======== Data under study

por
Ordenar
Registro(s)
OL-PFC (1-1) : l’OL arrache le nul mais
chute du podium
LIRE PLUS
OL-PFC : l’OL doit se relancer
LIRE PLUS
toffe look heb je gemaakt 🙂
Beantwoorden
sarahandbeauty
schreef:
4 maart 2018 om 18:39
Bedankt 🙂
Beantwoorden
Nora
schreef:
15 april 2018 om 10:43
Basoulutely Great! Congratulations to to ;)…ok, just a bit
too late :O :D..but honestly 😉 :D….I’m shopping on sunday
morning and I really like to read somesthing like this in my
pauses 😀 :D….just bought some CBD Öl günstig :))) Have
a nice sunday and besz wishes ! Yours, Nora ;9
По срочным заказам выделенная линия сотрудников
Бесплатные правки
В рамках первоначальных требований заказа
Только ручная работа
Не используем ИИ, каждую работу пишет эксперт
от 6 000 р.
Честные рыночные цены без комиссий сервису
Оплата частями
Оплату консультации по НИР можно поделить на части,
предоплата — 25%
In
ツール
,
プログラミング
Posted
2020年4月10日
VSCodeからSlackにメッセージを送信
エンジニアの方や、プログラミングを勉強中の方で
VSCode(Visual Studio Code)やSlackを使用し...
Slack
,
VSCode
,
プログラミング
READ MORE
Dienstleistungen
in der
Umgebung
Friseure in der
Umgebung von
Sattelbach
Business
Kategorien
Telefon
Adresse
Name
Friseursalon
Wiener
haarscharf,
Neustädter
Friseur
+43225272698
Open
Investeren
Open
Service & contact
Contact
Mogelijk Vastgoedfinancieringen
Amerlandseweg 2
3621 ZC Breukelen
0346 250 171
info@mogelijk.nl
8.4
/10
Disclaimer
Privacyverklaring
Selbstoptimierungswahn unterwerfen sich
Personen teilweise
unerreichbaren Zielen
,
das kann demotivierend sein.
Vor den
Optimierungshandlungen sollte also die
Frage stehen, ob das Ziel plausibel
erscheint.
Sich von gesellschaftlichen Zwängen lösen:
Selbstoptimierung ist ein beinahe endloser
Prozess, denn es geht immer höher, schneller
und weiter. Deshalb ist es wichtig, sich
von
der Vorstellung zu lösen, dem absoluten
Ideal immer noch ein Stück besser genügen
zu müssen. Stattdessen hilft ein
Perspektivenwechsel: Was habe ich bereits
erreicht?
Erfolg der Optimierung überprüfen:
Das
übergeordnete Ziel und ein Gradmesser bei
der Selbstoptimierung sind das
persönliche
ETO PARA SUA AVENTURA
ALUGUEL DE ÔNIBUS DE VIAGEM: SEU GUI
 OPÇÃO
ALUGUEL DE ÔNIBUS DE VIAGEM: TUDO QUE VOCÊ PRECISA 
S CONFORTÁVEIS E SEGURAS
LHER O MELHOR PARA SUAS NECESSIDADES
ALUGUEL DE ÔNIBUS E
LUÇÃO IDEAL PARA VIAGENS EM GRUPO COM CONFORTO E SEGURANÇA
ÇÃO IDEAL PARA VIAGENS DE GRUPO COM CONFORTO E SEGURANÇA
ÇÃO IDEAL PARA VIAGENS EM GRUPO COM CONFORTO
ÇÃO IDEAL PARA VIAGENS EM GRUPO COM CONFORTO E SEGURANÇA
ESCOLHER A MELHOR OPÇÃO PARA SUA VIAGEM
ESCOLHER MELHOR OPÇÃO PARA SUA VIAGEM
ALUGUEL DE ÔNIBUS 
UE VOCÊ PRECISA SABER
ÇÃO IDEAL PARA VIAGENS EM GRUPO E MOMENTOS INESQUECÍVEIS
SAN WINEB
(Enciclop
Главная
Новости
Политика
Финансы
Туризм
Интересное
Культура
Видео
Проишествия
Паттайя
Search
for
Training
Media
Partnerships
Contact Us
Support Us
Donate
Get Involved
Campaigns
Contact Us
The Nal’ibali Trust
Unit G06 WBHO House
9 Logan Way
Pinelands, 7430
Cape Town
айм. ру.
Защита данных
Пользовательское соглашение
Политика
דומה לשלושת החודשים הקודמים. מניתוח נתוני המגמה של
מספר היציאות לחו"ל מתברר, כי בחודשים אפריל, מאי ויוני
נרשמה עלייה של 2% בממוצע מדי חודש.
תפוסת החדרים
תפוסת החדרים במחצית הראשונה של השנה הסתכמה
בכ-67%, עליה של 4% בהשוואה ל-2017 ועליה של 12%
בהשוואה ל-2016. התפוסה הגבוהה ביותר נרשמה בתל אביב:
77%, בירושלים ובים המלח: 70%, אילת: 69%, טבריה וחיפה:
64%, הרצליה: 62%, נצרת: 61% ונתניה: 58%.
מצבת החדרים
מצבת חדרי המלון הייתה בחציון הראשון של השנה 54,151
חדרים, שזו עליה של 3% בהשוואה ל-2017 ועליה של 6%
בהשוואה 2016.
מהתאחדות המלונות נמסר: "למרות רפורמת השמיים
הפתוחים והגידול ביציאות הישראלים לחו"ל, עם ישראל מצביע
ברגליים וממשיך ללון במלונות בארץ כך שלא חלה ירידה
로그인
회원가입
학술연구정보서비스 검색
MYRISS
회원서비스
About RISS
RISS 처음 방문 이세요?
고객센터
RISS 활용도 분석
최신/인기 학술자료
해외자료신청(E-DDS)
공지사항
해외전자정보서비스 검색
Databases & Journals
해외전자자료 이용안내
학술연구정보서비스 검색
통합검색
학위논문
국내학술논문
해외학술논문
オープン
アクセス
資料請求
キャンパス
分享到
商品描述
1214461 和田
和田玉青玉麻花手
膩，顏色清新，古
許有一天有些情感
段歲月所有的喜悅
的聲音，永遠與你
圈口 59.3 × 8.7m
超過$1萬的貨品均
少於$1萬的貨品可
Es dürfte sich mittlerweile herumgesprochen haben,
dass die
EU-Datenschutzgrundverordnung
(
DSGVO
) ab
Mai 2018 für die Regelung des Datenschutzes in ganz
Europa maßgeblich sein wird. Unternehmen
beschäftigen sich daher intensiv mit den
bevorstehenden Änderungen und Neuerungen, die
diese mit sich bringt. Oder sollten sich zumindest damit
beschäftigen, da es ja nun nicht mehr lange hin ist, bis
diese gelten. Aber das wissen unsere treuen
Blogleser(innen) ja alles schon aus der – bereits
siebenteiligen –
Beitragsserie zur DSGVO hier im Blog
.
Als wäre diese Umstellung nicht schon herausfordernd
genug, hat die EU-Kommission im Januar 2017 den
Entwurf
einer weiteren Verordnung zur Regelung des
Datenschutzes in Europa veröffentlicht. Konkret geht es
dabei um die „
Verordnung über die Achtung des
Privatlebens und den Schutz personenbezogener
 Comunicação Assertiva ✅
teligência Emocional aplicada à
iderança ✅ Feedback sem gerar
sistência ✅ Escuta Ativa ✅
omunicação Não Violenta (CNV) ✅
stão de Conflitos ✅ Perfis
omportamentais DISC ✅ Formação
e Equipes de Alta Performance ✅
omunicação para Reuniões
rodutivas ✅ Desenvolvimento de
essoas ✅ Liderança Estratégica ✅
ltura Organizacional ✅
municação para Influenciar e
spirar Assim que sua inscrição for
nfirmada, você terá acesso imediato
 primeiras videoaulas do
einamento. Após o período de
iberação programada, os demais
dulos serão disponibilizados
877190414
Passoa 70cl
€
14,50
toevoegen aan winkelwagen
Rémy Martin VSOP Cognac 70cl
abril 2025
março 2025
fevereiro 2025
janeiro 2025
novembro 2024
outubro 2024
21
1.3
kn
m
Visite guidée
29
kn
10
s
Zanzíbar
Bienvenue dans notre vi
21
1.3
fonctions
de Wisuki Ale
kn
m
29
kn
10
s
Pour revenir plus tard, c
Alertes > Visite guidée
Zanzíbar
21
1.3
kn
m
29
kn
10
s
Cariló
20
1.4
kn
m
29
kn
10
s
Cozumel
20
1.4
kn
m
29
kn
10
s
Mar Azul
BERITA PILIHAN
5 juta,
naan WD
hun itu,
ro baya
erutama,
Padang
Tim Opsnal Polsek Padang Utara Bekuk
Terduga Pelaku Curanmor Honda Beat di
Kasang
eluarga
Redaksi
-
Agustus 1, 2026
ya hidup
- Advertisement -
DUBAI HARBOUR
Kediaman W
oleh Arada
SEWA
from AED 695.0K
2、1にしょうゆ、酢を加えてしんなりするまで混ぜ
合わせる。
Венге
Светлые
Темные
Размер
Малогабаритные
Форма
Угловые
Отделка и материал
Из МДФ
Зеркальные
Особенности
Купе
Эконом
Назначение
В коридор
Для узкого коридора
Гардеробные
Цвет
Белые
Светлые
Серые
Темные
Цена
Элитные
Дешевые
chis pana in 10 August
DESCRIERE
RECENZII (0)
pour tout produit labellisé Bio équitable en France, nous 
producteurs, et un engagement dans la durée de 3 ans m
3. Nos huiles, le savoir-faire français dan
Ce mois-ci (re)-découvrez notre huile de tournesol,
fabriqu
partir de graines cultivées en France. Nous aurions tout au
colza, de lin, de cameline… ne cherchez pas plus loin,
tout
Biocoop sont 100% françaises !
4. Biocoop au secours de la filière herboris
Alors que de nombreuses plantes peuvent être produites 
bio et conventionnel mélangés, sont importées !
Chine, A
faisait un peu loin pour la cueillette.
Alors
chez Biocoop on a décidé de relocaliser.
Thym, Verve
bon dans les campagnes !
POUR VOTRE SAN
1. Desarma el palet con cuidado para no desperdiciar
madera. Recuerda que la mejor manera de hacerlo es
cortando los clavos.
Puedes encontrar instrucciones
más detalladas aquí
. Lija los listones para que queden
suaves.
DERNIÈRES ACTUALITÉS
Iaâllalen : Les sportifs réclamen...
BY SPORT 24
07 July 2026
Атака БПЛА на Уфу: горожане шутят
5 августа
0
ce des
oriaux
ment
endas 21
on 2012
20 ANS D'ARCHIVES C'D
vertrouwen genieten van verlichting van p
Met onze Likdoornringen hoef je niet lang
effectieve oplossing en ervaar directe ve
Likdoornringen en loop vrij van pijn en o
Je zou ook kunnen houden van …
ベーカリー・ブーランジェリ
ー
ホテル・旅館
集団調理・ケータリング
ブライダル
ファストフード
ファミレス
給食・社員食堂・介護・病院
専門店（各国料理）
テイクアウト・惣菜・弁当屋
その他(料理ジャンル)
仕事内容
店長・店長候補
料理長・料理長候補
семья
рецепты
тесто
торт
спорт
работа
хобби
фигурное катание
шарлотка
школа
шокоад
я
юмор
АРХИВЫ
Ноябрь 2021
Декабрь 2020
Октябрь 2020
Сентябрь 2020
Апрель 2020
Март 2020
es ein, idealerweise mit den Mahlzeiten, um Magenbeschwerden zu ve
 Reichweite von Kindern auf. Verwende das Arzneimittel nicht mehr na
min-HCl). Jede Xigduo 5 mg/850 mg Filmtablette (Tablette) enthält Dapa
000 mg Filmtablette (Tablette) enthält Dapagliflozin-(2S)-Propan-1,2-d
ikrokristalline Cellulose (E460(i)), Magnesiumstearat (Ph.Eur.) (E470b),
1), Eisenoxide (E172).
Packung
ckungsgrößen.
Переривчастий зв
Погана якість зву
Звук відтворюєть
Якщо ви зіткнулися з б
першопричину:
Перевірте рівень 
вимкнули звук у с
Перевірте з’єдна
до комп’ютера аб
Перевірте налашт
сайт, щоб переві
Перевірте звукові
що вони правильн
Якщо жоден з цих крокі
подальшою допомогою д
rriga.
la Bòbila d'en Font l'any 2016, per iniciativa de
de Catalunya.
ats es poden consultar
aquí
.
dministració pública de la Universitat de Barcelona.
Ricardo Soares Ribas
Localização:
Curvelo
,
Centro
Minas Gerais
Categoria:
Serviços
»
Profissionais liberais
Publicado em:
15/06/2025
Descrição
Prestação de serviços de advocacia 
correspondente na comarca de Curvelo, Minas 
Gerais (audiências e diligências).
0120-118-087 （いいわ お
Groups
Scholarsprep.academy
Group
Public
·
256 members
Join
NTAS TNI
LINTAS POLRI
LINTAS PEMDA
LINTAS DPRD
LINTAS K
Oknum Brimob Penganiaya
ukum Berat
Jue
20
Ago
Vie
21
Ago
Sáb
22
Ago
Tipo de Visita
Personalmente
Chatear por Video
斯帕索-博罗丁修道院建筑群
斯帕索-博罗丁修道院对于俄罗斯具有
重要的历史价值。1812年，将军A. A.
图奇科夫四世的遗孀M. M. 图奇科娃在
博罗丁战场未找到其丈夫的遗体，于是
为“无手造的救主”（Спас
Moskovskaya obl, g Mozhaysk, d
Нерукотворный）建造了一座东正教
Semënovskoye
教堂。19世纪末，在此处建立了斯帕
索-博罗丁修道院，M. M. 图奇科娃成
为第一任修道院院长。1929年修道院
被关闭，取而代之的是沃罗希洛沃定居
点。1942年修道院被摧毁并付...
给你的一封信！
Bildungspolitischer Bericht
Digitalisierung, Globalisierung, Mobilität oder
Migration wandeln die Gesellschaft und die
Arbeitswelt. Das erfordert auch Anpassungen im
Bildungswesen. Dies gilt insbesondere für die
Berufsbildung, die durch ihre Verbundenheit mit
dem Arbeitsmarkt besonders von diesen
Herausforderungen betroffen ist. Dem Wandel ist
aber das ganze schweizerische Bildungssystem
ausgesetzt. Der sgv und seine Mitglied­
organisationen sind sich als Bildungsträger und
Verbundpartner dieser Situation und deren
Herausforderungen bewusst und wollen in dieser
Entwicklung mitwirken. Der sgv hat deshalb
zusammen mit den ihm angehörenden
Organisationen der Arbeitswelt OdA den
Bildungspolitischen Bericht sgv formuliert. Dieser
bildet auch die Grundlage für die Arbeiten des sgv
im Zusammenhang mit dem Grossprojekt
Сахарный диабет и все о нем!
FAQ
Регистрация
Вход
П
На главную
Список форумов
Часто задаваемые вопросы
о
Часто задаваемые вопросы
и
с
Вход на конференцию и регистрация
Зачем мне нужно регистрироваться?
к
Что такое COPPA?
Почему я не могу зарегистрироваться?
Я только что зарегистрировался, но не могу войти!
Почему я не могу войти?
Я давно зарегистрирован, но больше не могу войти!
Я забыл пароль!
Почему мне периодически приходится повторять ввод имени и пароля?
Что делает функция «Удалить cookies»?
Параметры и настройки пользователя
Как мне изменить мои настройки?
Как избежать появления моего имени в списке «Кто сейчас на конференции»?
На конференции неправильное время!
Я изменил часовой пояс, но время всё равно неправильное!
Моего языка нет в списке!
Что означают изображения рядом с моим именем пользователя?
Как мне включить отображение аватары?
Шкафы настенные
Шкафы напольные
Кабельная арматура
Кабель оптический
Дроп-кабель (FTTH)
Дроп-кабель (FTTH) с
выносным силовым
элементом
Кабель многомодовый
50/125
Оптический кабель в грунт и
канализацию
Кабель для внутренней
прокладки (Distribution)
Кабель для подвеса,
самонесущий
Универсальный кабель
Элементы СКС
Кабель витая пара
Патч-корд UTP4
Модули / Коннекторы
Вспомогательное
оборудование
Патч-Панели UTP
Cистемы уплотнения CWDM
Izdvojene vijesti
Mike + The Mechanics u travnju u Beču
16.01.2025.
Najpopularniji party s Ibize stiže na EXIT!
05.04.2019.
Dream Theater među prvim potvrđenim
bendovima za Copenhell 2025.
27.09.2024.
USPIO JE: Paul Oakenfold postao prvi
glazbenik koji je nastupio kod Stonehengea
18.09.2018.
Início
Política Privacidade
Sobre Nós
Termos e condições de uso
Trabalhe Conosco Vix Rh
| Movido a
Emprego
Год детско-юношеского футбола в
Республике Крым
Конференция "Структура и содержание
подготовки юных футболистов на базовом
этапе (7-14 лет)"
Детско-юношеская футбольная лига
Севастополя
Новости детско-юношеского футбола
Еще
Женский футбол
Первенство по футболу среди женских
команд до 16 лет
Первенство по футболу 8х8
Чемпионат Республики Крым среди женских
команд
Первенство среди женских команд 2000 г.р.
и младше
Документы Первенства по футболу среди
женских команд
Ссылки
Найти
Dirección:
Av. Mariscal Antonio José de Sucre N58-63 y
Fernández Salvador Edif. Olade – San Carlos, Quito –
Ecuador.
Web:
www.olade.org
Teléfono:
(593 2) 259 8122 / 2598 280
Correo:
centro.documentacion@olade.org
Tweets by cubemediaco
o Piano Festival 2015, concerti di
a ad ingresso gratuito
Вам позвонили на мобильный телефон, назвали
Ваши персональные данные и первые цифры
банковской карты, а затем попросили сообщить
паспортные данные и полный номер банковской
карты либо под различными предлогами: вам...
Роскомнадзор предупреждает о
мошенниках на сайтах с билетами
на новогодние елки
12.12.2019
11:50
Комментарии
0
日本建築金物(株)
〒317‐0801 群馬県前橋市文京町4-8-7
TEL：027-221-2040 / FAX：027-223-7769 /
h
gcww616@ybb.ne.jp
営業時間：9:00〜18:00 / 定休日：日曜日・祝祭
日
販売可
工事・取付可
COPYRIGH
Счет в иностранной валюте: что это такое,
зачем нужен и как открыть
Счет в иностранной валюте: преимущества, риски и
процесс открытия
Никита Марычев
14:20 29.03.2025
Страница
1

================

→ **Your instructions**:
If a line of the records includes the string "иностранной", copy it out.

→ **Solution below**:
Счет в иностранной валюте: что это такое,
Счет в иностранной валюте: преимущества, риски и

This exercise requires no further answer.